─── SUPPLIED ENTRIES ───
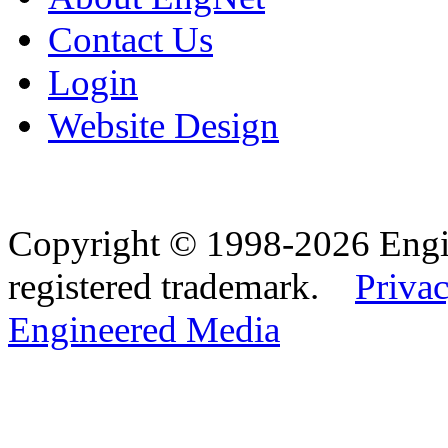
Contact Us
Login
Website Design
Copyright © 1998-2026 Eng
registered trademark.
Privac
Engineered Media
───
HOW TO COMPLETE THIS TASK: Instructions for the listing above: set down every entry exactly and drop any image.

ANSWER BELOW:
Contact Us
Login
Website Design
Copyright © 1998-2026 Eng
registered trademark.
Privac
Engineered Media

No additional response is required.